What’s happening here is that we are trying to change deeply ingrained habits, which is a tough marketing challenge. In survey data released in December, US organisation, the Consumer Electronics Association, found that more than half of consumers surveyed plan to consider green issues when buying gadgets in the coming year, and 33% said they expected to make some kind of purchase based on green credentials in the next two years. That’s at least a start.

Mobile phone companies are certainly responding to this growing trend; at this year’s Mobile World Congress in Barcelona there were green handsets on show from Motorola, Samsung and ZTE. Nokia has created a mobile app to let users track their energy consumption and calculate their carbon footprint, and Sony Ericsson has created a concept phone that is fully biodegradable.


Controlling caveats

Of course, a few environmentally friendly handsets are really a drop in the ocean in an industry which expects to sell about a billion handsets this year. Get under the skin of consumer thinking, and the expectations of thinking and buying greener products start to get bogged down with all kinds of caveats; the price has to be right, it has to be from a trusted brand, from a trusted retailer, with the same quality, performance and looks as the less green alternative. No wonder that mobile technology companies would rather focus on things that are making them money right now. than gambling on the fickle mores of consumers.

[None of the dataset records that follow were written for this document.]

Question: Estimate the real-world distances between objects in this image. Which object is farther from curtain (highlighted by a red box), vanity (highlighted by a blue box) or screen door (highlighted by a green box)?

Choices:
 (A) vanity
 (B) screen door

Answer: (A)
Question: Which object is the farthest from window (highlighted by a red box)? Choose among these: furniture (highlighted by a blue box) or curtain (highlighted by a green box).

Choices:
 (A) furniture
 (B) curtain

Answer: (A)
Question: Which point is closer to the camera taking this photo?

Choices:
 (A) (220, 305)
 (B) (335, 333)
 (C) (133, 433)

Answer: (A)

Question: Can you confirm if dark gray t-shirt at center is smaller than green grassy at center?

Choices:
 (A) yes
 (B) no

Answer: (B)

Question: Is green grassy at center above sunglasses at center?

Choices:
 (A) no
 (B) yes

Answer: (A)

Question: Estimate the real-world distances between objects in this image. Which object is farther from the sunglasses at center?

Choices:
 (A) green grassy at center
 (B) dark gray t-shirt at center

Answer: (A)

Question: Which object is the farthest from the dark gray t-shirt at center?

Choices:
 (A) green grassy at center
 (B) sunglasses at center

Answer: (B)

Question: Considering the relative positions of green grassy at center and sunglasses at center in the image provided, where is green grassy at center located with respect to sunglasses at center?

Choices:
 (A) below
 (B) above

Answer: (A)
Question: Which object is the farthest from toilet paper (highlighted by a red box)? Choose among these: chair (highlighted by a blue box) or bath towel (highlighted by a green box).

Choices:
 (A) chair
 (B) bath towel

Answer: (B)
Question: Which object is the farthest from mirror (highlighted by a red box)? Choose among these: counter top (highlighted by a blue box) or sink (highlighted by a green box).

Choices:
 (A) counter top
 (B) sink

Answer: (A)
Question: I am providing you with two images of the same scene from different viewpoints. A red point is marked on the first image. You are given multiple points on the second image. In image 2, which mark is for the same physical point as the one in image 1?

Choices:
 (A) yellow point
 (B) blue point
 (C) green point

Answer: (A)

But nevertheless, the CEA poll found that 65% of consumers think that it’s important for consumer electronics to have some kind of green credentials. I think it’s time for companies to take another look at how they market their green credentials, and this goes for the biggest manufacturers as well as the smallest retailers.

Every company is most likely doing something to reduce the impact of their business or products, even if all that means is that they have installed recycling bins around the offices. Consumers react well to companies who they see as making an effort; it’s human nature to appreciate someone who is seen to be trying just that bit harder than the competition.


Trumpet blowing

I think that there’s plenty of scope for companies to let their customers know exactly what they are doing to make their businesses, and by association their products, greener. For example, Nokia spends millions on marketing its handsets every year; how much does it spend letting people know that it has created a handset recycling program that spans 5000 collection points in 84 countries? That’s something that would certainly make me consider a Nokia handset next time I’m due an upgrade, as I’m one of the many people who seems to end up with a drawer full of old phones and no idea of what to do with them.

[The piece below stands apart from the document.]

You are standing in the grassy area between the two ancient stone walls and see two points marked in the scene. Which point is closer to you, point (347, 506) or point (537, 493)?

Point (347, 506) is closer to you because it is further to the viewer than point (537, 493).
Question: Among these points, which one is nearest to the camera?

There’s plenty of research that shows that consumers would respond to a logo or description that would show them the environmental credentials of a product. So there is a massive opportunity for the whole industry to really take the lead and define standards that will help consumers make the right choices.

Something I have discussed with a few clients is the idea of measuring the factoryto- store carbon footprint of a device, so that consumers can see not only if the gadget itself has any eco credentials, but also that it has been sourced and manufactured in a responsible way.

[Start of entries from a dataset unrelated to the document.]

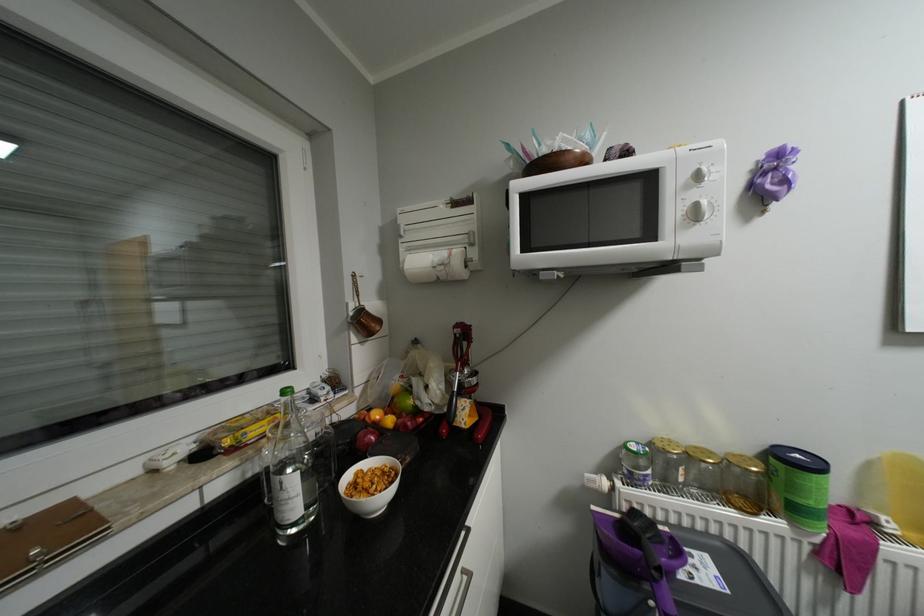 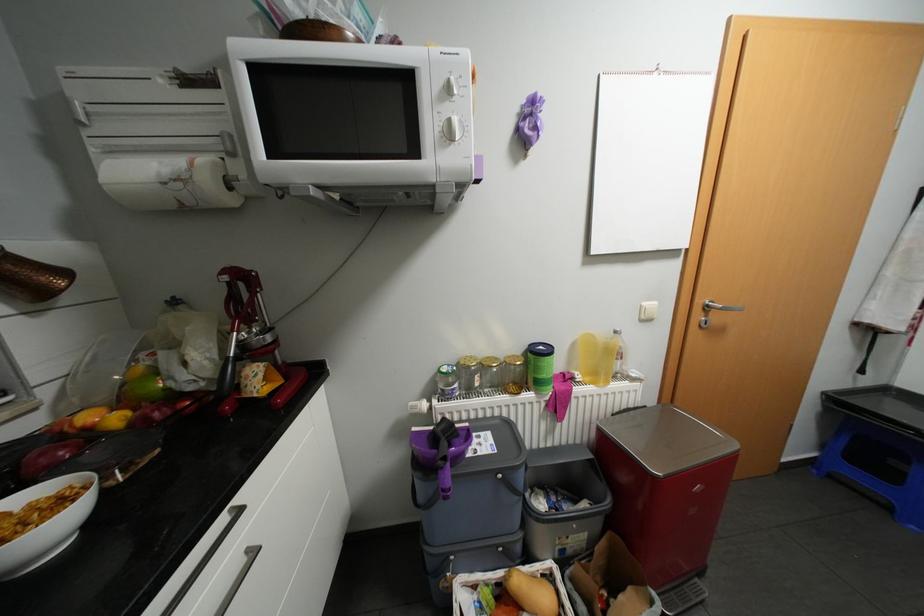 In the second image, find the point that corresponds to point 664,580 in the first image.

(450, 467) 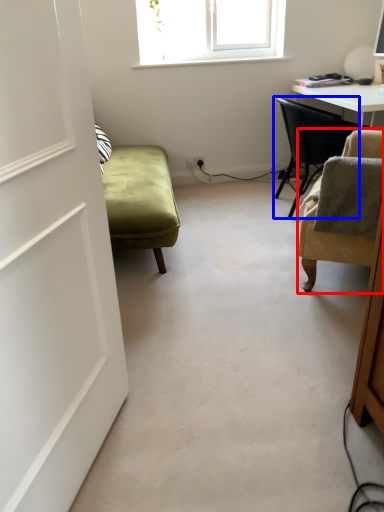 Question: Which object is further to the camera taking this photo, chair (highlighted by a red box) or chair (highlighted by a blue box)?

Choices:
 (A) chair
 (B) chair

Answer: (B) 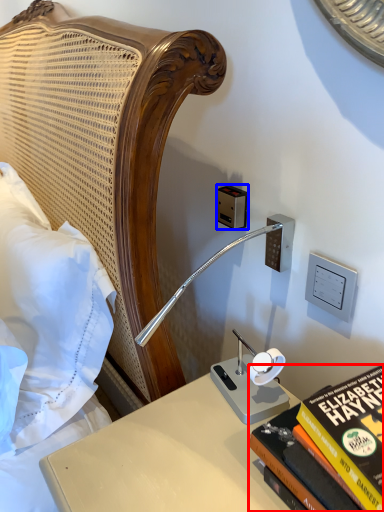 Question: Which of the following is the farthest to the observer, book (highlighted by a red box) or electric outlet (highlighted by a blue box)?

Choices:
 (A) book
 (B) electric outlet

Answer: (B) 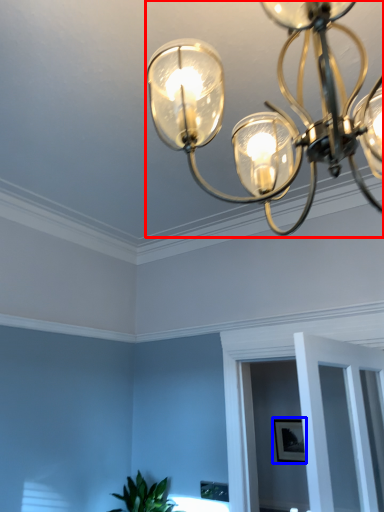 Question: Which object is closer to the camera taking this photo, lamp (highlighted by a red box) or picture frame (highlighted by a blue box)?

Choices:
 (A) lamp
 (B) picture frame

Answer: (A) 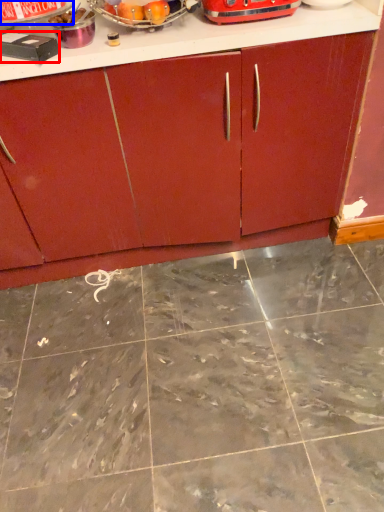 Question: Which object is further to the camera taking this photo, appliance (highlighted by a red box) or appliance (highlighted by a blue box)?

Choices:
 (A) appliance
 (B) appliance

Answer: (B) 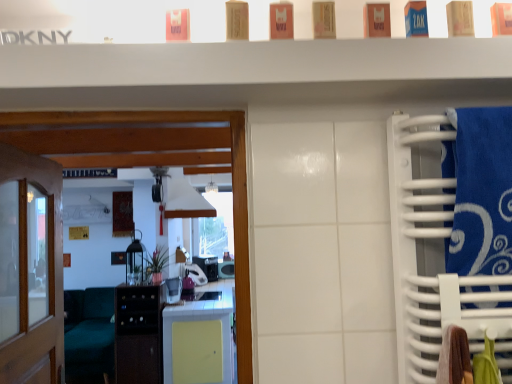 Question: Is blue fabric towel at right not within purple plastic toaster at center, which is the third appliance from back to front?

Choices:
 (A) yes
 (B) no

Answer: (A)

Question: Is blue fabric towel at right oriented towards purple plastic toaster at center, which ranks as the third appliance in front-to-back order?

Choices:
 (A) yes
 (B) no

Answer: (B)

Question: Does blue fabric towel at right appear on the right side of purple plastic toaster at center, which is the third appliance from back to front?

Choices:
 (A) no
 (B) yes

Answer: (B)

Question: From the image's perspective, does blue fabric towel at right appear lower than purple plastic toaster at center, which is the third appliance from back to front?

Choices:
 (A) no
 (B) yes

Answer: (A)

Question: Does blue fabric towel at right have a larger size compared to purple plastic toaster at center, which ranks as the third appliance in front-to-back order?

Choices:
 (A) no
 (B) yes

Answer: (A)

Question: Is point (172, 296) closer or farther from the camera than point (198, 259)?

Choices:
 (A) closer
 (B) farther

Answer: (A)

Question: Choose the correct answer: Is white glossy microwave at center, the first appliance when ordered from front to back, inside black plastic toaster at center, acting as the 2th appliance starting from the back, or outside it?

Choices:
 (A) outside
 (B) inside

Answer: (A)

Question: From a real-world perspective, is white glossy microwave at center, placed as the 5th appliance when sorted from back to front, positioned above or below black plastic toaster at center, placed as the fourth appliance when sorted from front to back?

Choices:
 (A) above
 (B) below

Answer: (B)

Question: In the image, is white glossy microwave at center, placed as the 5th appliance when sorted from back to front, on the left side or the right side of black plastic toaster at center, placed as the fourth appliance when sorted from front to back?

Choices:
 (A) right
 (B) left

Answer: (B)

Question: Visually, is black plastic toaster at center, placed as the fourth appliance when sorted from front to back, positioned to the left or to the right of white matte exhaust hood at center?

Choices:
 (A) left
 (B) right

Answer: (B)

Question: From the image's perspective, is black plastic toaster at center, placed as the fourth appliance when sorted from front to back, above or below white matte exhaust hood at center?

Choices:
 (A) below
 (B) above

Answer: (A)

Question: Looking at the image, does black plastic toaster at center, placed as the fourth appliance when sorted from front to back, seem bigger or smaller compared to white matte exhaust hood at center?

Choices:
 (A) small
 (B) big

Answer: (A)

Question: Relative to white matte exhaust hood at center, is black plastic toaster at center, acting as the 2th appliance starting from the back, in front or behind?

Choices:
 (A) behind
 (B) front

Answer: (A)

Question: Does point (130, 269) appear closer or farther from the camera than point (201, 269)?

Choices:
 (A) farther
 (B) closer

Answer: (B)

Question: From the image's perspective, relative to purple plastic toaster at center, which ranks as the third appliance in front-to-back order, is matte black lantern at center, which ranks as the fourth appliance in back-to-front order, above or below?

Choices:
 (A) above
 (B) below

Answer: (A)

So its time for mobile to wake up and smell the organic, fairtrade coffee. Green isn’t going away anytime soon. Let’s make sure consumers understand the efforts we are all making to deal with waste, to source responsibly, to create new devices which use less power and can be recycled more easily. Add this information to websites so it’s easy to find; make sure that when a product uses recycled packaging, there is a logo there to tell them. Little things like this can and will add up to make a real difference, as long as everybody gets on board.

If the mobile industry really is going to make itself greener, then there are going to be tough choices ahead, and we’ll need consumers on our side. That’s a marketeer’s rallying call if ever I heard one. Who’s with me?